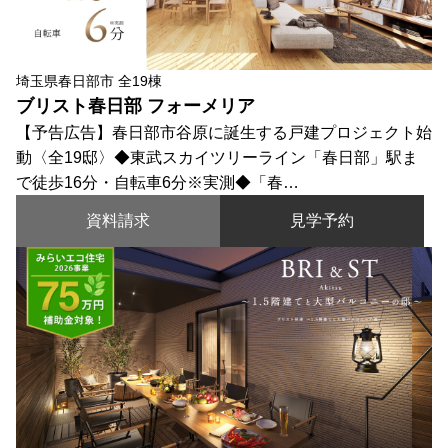
埼玉県春日部市 全19棟
ブリスト春日部 フォーメリア
【予告広告】春日部市谷原に誕生する戸建プロジェクト始
動〈全19邸〉◆東武スカイツリーライン「春日部」駅ま
で徒歩16分・自転車6分※実測◆「春…
資料請求
見学予約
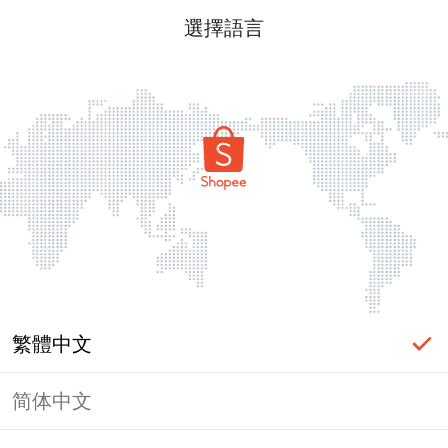
選擇語言
繁體中文
简体中文
頁面無法顯示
========
Take every line of the material and copy it exactly, leaving out the pictures.

> _RESULT OF THE EXERCISE_
埼玉県春日部市 全19棟
ブリスト春日部 フォーメリア
【予告広告】春日部市谷原に誕生する戸建プロジェクト始
動〈全19邸〉◆東武スカイツリーライン「春日部」駅ま
で徒歩16分・自転車6分※実測◆「春…
資料請求
見学予約
選擇語言
繁體中文
简体中文
頁面無法顯示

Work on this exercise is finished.